There are some limitations of the current analysis. First, due to the lack of randomised level I evidence, and only a few level II studies, most of the interpretations were based on level III and IV studies. It may be challenging to perform level I studies for ideal graft diameter for ACLR considering the ethical concerns, and individual variations in graft diameters. The subgroup analyses of level II studies did not reveal any significant graft diameter associations with ACLR failure at any of the cut-off diameters, which suggests that further quality evidence is required. Second, the graft diameter distribution among the groups was non-uniform throughout the studies with a smaller number of cases in the groups on both the extremes. This non-uniform distribution can potentially underestimate or overestimate the failure rates among these groups. Thirdly, other outcomes related to rehabilitation and return to the original activity level with different graft diameters cannot be predicted with the current analysis; only ACLR failure-related outcomes were analysed. Lastly, the influence of varying surgical techniques, surgeon’s technical expertise, the volume of qualified surgeons in centres performing ACLR, graft fixation methods, graft preparation methods, postoperative protocol, return to activity, anthropometric and demographic parameters, and other potential confounding variables cannot be controlled in this analysis. Some of the included studies are quite old, and their surgical techniques, fixation methods and surgeons’ expertise may differ considerably from the current scenario.

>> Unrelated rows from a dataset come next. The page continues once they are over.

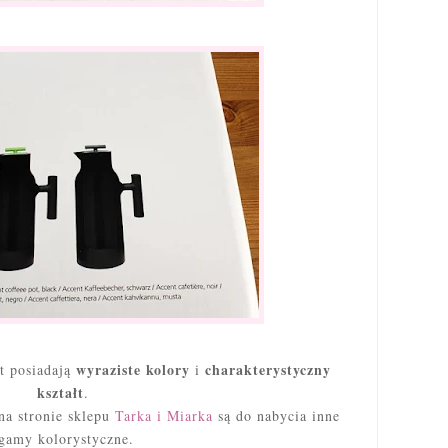
wyraziste kolory
charakterystyczny
t posiadają
i
kształt
.
 na stronie sklepu
Tarka i Miarka
są do nabycia inne
gamy kolorystyczne.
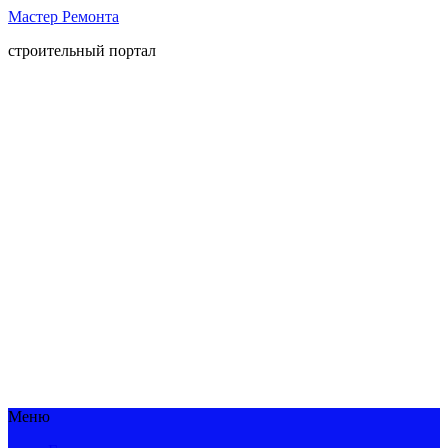
Мастер Ремонта
строительный портал
Меню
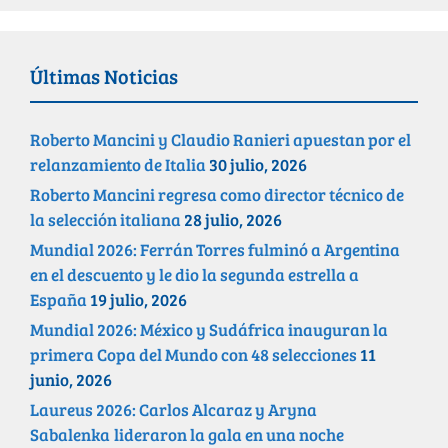
Últimas Noticias
Roberto Mancini y Claudio Ranieri apuestan por el
relanzamiento de Italia
30 julio, 2026
Roberto Mancini regresa como director técnico de
la selección italiana
28 julio, 2026
Mundial 2026: Ferrán Torres fulminó a Argentina
en el descuento y le dio la segunda estrella a
España
19 julio, 2026
Mundial 2026: México y Sudáfrica inauguran la
primera Copa del Mundo con 48 selecciones
11
junio, 2026
Laureus 2026: Carlos Alcaraz y Aryna
Sabalenka lideraron la gala en una noche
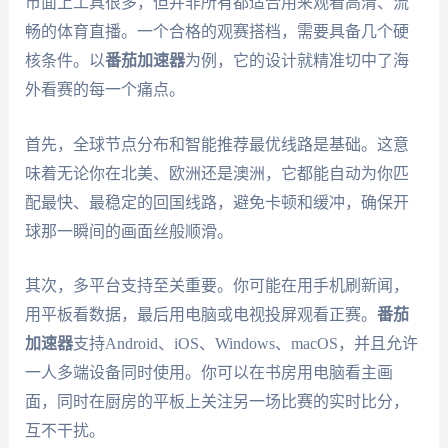
市面上工具很多，但并非所有都适合用来观看高清、流
畅的体育直播。一个合格的观赛搭档，需要具备几个硬
核条件。以
番茄加速器
为例，它的设计就精准切中了海
外看赛的每一个痛点。
首先，全球节点分布和智能推荐最优线路是基础。这意
味着无论你在北美、欧洲还是澳洲，它都能自动为你匹
配最快、最稳定的回国线路，避免卡顿和缓冲，确保开
球那一瞬间的画面丝般顺滑。
其次，多平台支持至关重要。你可能在用手机刷新闻，
用平板看数据，最后用电脑或电视投屏观看正赛。
番茄
加速器
支持Android、iOS、Windows、macOS，并且允许
一人多端设备同时使用。你可以在书房用电脑看主画
面，同时在厨房的平板上关注另一场比赛的实时比分，
互不干扰。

Therefore, further evidence in the form of prospective studies is needed to address these concerns. Nevertheless, the current study attempted to provide a more comprehensive analysis by pooling a larger volume of ACLR case data than previous reviews with a broader analysis at multiple cut-offs of graft diameter and several other factors influencing the ACLR outcomes. The concerns regarding the heterogeneous pooling of different levels of studies, and follow-up durations have been addressed by subgroup analysis at each cut-off diameter of hamstring autograft.

Conclusions

The current systematic review and meta-analysis predict that the hamstring graft diameter for ACLR should be more than 7 mm. Besides this, a threshold towards larger diameter grafts should be considered for patients younger than 20 years of age and those involved in strenuous activities.